Betun, Radarflores.com- Bupati Malaka Simon Nahak pergi langsung ke Jakarta untuk memberikan proposal usulan pembangunan kawasan perkantoran pemerintahan di Badan Nasional Pengelolah Perbatasan (BNPP) RI, Rabu (15/06/2022).

Upaya ini demi mewujudkan program Sakti yang ditawarkan saat kampanye terkait pusat pemerintahan.

Menurut Bupati Simon, BNPP RI adalah pintu masuk untuk pusat pembangunan Kabupaten Malaka.

Dikatakan, usulan anggaran dalam proposal tersebut senilai Rp428.872.192.000. Hal itu merujuk pada UU Nomor 3 Tahun 2013 tentang Pembentukan Kabupaten Malaka, yaitu membangun suatu kawasan perkantoran pemerintahan yang terpusat.

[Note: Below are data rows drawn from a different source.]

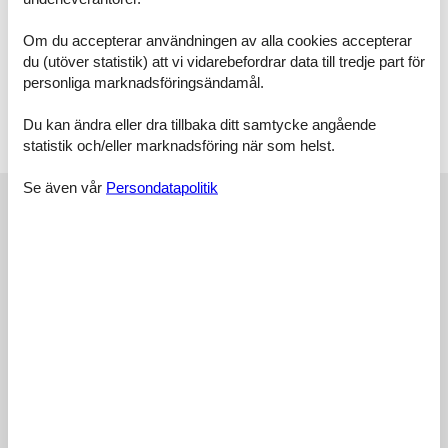
Raumaufteilung
Schlafzimmer, 2 Personen
Verdunklungsvorhänge, Kleiderschrank
Om du accepterar användningen av alla cookies accepterar
Doppelbett
du (utöver statistik) att vi vidarebefordrar data till tredje part för
personliga marknadsföringsändamål.
Wohnzimmer, 1 Person
Kleiderschrank
Du kan ändra eller dra tillbaka ditt samtycke angående
Einzelcouch
statistik och/eller marknadsföring när som helst.
Se även vår
Persondatapolitik
Externa recensioner
Våra gästrecensioner
Externa recensioner
4,6
14 externa recensioner
4,3
juni 2026
Allmän:
Ruhige Lage und Strandnähe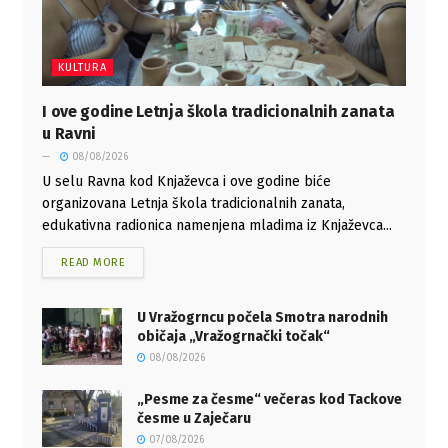
KULTURA
I ove godine Letnja škola tradicionalnih zanata
u Ravni
08/08/2026
U selu Ravna kod Knjaževca i ove godine biće
organizovana Letnja škola tradicionalnih zanata,
edukativna radionica namenjena mladima iz Knjaževca...
READ MORE
U Vražogrncu počela Smotra narodnih
običaja „Vražogrnački točak“
08/08/2026
„Pesme za česme“ večeras kod Tackove
česme u Zaječaru
07/08/2026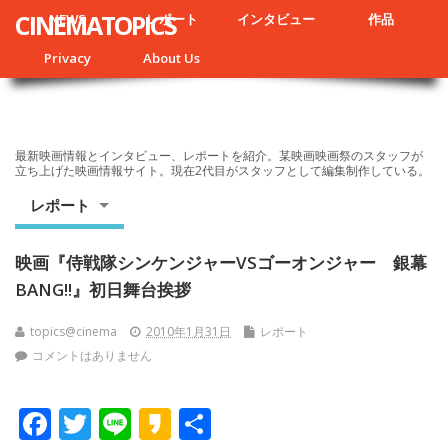
CINEMATOPICS
NEWS
レポート
インタビュー
作品
Privacy
About Us
最新映画情報とインタビュー、レポートを紹介。某映画映画祭のスタッフが
立ち上げた映画情報サイト。現在2代目がスタッフとして編集制作している。
レポート
映画『侍戦隊シンケンジャーVSゴーオンジャー 銀幕
BANG!!』初日舞台挨拶
topics@cinema
2010年1月31日
レポート
コメントはありません
F
T
Li
K
共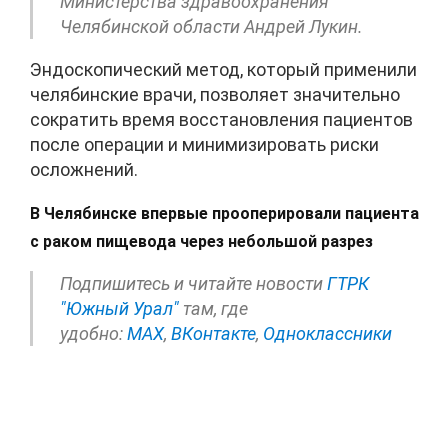
Министерства здравоохранения
Челябинской области Андрей Лукин.
Эндоскопический метод, который применили
челябинские врачи, позволяет значительно
сократить время восстановления пациентов
после операции и минимизировать риски
осложнений.
В Челябинске впервые прооперировали пациента
с раком пищевода через небольшой разрез
Подпишитесь и читайте новости
ГТРК
"Южный Урал"
там, где
удобно:
МАХ
,
ВКонтакте
,
Одноклассники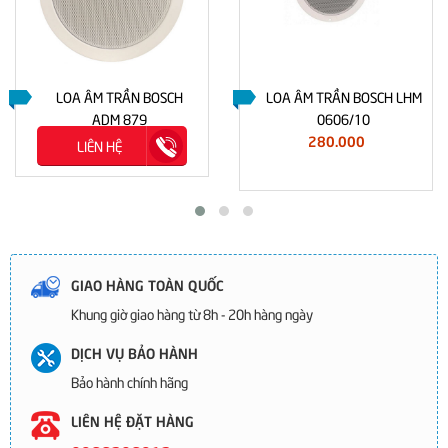
LOA ÂM TRẦN BOSCH
LOA ÂM TRẦN BOSCH LHM
ADM 879
0606/10
280.000
LIÊN HỆ
GIAO HÀNG TOÀN QUỐC
Khung giờ giao hàng từ 8h - 20h hàng ngày
DỊCH VỤ BẢO HÀNH
Bảo hành chính hãng
LIÊN HỆ ĐẶT HÀNG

Selain itu, Kabupaten Malaka sebagai salah satu Daerah Otonom Baru (DOB). Kemudian, kabupaten berbatasan darat langsung dengan Negara RI/RDTL dan laut berbatasan dengan Negara Australia.

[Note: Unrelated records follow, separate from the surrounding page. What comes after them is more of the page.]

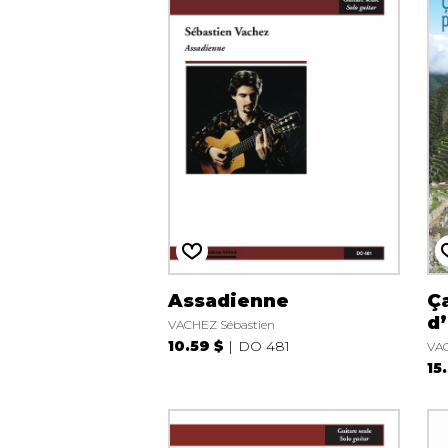
Assadienne
Ç
d’
VACHEZ Sébastien
10.59 $
DO 481
VAC
15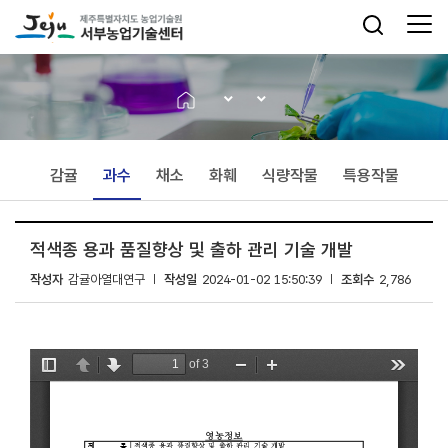
감귤
과수
채소
화훼
식량작물
특용작물
적색종 용과 품질향상 및 출하 관리 기술 개발
작성자
감귤아열대연구
작성일
2024-01-02 15:50:39
조회수
2,786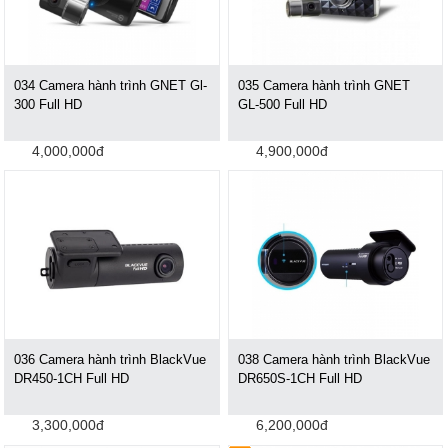
034 Camera hành trình GNET Gl-
035 Camera hành trình GNET
300 Full HD
GL-500 Full HD
4,000,000đ
4,900,000đ
036 Camera hành trình BlackVue
038 Camera hành trình BlackVue
DR450-1CH Full HD
DR650S-1CH Full HD
3,300,000đ
6,200,000đ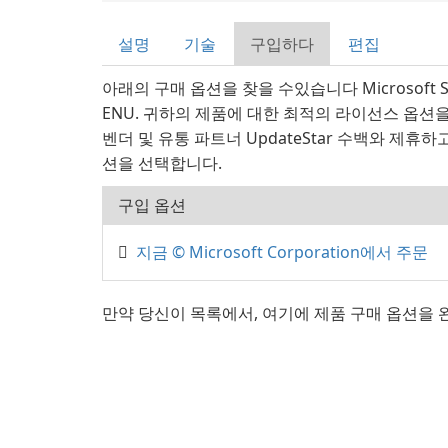
설명
기술
구입하다
편집
아래의 구매 옵션을 찾을 수있습니다 Microsoft SQL 
ENU. 귀하의 제품에 대한 최적의 라이선스 옵션
벤더 및 유통 파트너 UpdateStar 수백와 제휴
션을 선택합니다.
구입 옵션
지금 © Microsoft Corporation에서 주문
만약 당신이 목록에서, 여기에 제품 구매 옵션을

Terpantau, Bupati Simon diterima oleh Deputi Bidang Pengelolaan Infrastruktur Kawasan Perbatasan Badan Nasional Pengelola Perbatasan (BNPP) RI, Letnan Jenderal TNI (Purn) Jeffry Apoly dan Asisten dapertemen pembangunan perbatasan Infrastruktur Pemerintahan A.Yusuf Mahmud.

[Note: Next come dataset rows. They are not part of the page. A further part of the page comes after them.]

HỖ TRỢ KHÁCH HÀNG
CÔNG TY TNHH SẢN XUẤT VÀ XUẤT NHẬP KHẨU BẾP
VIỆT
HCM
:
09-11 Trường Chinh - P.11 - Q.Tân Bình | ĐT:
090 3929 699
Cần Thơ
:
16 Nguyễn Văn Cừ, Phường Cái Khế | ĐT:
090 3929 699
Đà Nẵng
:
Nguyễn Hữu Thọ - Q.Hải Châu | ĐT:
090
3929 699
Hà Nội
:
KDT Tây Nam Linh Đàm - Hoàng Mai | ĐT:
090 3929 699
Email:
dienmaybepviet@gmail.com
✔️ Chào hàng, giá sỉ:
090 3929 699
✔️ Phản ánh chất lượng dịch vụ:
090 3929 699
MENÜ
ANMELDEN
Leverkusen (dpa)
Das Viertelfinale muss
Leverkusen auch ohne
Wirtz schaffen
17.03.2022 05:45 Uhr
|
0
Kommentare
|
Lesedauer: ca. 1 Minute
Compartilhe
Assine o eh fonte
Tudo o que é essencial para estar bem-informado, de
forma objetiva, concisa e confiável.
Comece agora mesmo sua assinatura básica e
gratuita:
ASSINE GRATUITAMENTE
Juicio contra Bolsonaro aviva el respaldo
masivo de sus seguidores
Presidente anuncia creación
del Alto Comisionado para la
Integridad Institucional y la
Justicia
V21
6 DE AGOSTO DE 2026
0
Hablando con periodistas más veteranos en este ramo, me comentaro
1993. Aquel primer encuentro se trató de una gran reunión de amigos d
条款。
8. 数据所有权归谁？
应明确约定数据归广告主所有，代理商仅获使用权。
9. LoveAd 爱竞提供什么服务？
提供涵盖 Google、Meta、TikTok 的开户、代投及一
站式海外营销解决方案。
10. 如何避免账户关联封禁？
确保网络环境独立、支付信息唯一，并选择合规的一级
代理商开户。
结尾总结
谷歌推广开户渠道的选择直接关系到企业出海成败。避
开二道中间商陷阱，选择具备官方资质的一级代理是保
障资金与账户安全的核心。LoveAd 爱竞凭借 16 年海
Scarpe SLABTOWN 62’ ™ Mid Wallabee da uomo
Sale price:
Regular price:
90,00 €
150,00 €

Dalam rapat tersebut, Bupati Simon mengatakan, fokus perhatian Pemda Malaka saat ini adalah membangun pusat pemerintahan Kabupaten Malaka.

"Kami punya harapan untuk dibantu Karena Puspem ini dibangun di salah satu Lokasi Perioritas (LOPRI) yaitu Kecamatan Malaka Tengah yang menjadi titik center-nya Kabupaten Malaka," kata Bupati Simon .

"Kami sedang mendesain lahan yang disiapkan 15 Ha. Hari ini kami juga bawa proposal untuk diserahkan kepada Bapa Deputi 3 untuk diatensi sambil kami menunggu arahan selanjutnya," tambah dia.

Dikatakan, anggaran yang dibutuhkan dalam pembangunan Puspem ini nilainya cukup fantastis.

"Kubupaten Malaka saat ini membutuhkan anggaran untuk membangun Puspem. Sebab saat ini kami mengalami masalah yakni anggaran biaya sewa kantor," tuturnya.

Tidak hanya itu, Bupati Simon juga mengatakan, berdasarkan Pasal 5 ayat 5 huruf c, terdapat 5 kecamatan yang ditetapkan sebagai LOPRI.

Meski begitu, Malaka baru mendapatkan dua bantuan dari Kementerian Kesehatan dialokasi LOPRI tersebut yakni Rumah Sakit Penyangga Perbatasan (Malaka Tengah) dan akan mendapatkan satu bantuan tambahan rumah sakit pratama.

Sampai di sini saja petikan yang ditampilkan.